Un festivalier pour 4 m2, « pour un secteur qui vit de la billetterie, c’est intenable », juge Malika Séguineau, la directrice générale du Syndicat du spectacle musical et de variété (Prodiss), qui porte le projet avec l’Assistance publique-Hôpitaux de Paris pour le volet scientifique et avec le soutien du gouvernement.

Plusieurs politiques avaient fait le déplacement, dont les ministres de la Santé et de la Culture Olivier Véran et Roselyne Bachelot.

L’étude doit démontrer que s’ils sont testés négatifs à la COVID-19 en amont, les spectateurs ne courent pas plus de risque de se contaminer au concert qu’en temps normal.

L’expérimentation, dont de premiers résultats sont attendus fin juin, n’est ouverte qu’aux 18-45 ans qui ne présentent pas de risques de formes graves en cas de contamination.  

Sur 20 000 volontaires, un groupe de 7500 a été sélectionné après un premier test antigénique négatif entre mercredi et vendredi.

Parmi eux, 5000 personnes ont pu danser à Bercy, tandis que 2500 devaient rester chez elles.
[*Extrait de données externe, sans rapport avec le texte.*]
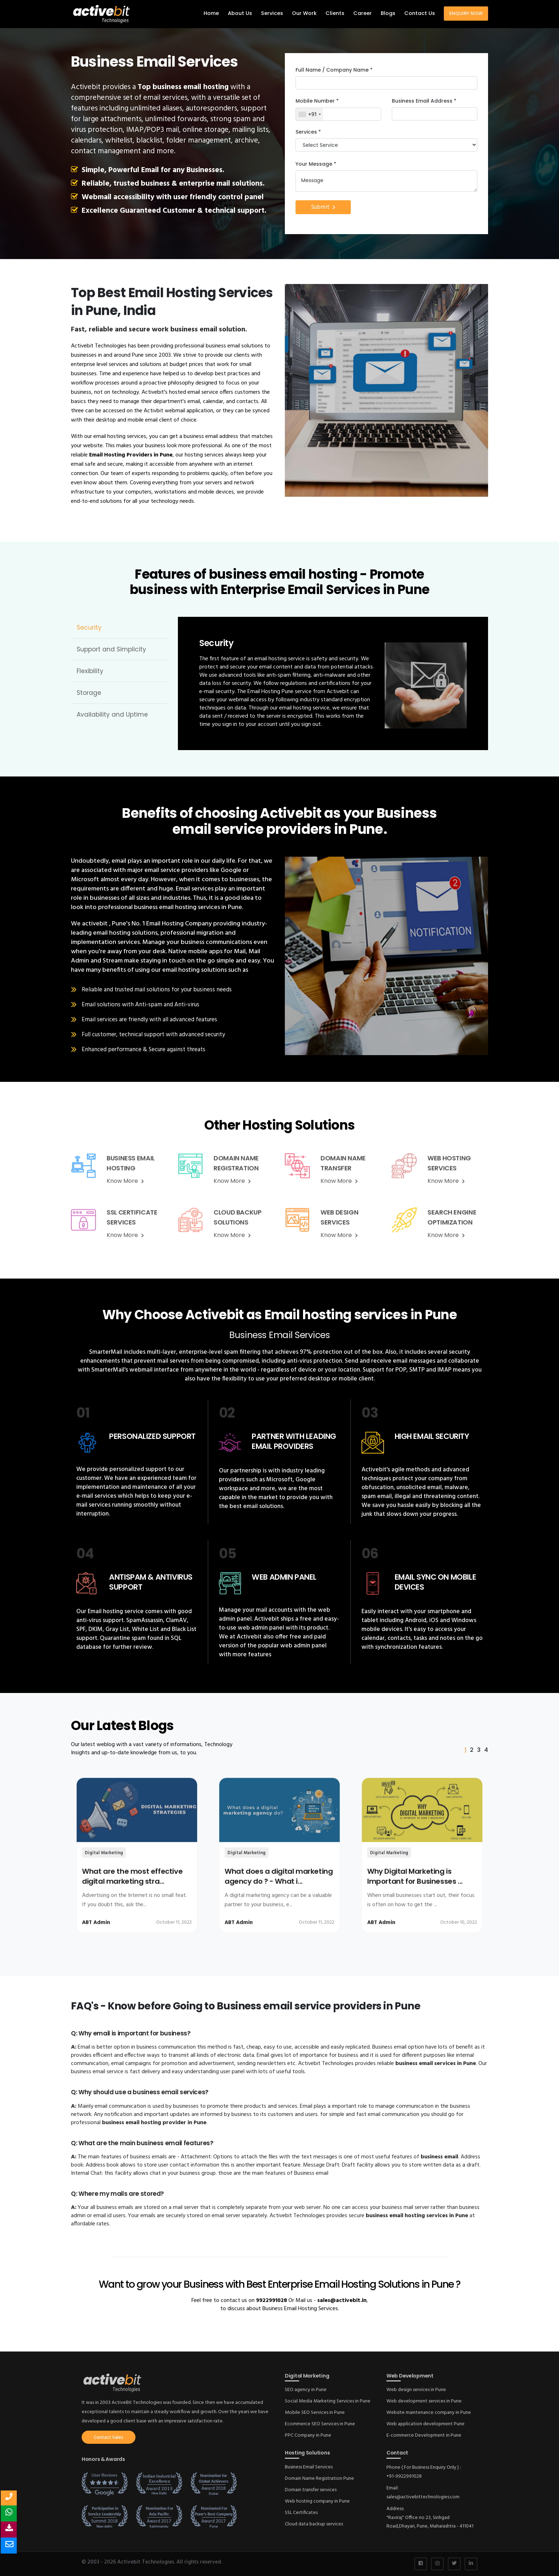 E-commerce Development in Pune (423, 2435)
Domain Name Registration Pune (319, 2478)
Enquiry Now (466, 13)
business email (439, 2157)
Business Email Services (309, 2467)
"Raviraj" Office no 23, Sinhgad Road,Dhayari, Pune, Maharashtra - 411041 (429, 2522)
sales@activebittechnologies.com (423, 2497)
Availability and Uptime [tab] (112, 714)
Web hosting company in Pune (317, 2501)
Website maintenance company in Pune (428, 2413)
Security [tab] (89, 627)
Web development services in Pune (424, 2401)
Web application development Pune (425, 2424)
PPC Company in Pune (308, 2435)
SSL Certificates (301, 2513)
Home (211, 13)
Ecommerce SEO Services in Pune (320, 2424)
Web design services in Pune (416, 2390)
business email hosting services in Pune (418, 2215)
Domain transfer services (311, 2490)
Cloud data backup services (314, 2524)
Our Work (304, 13)
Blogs (388, 13)
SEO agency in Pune (306, 2390)
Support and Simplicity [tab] (111, 649)
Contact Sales (108, 2437)
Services (272, 13)
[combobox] (309, 114)
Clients (334, 13)
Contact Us (419, 13)
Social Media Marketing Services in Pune (327, 2401)
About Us (240, 13)
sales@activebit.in (341, 2300)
Tous les participants étaient invités à se soumettre à un test salivaire samedi, puis un autre sept jours plus tard. « Quel parcours du combattant ! », les a remerciés le chanteur d’Indochine.

Le nombre de cas positifs sera comparé dans les deux groupes.

Les expériences similaires, en Espagne ou au Royaume-Uni, n’ont pas montré de risque élevé de contamination.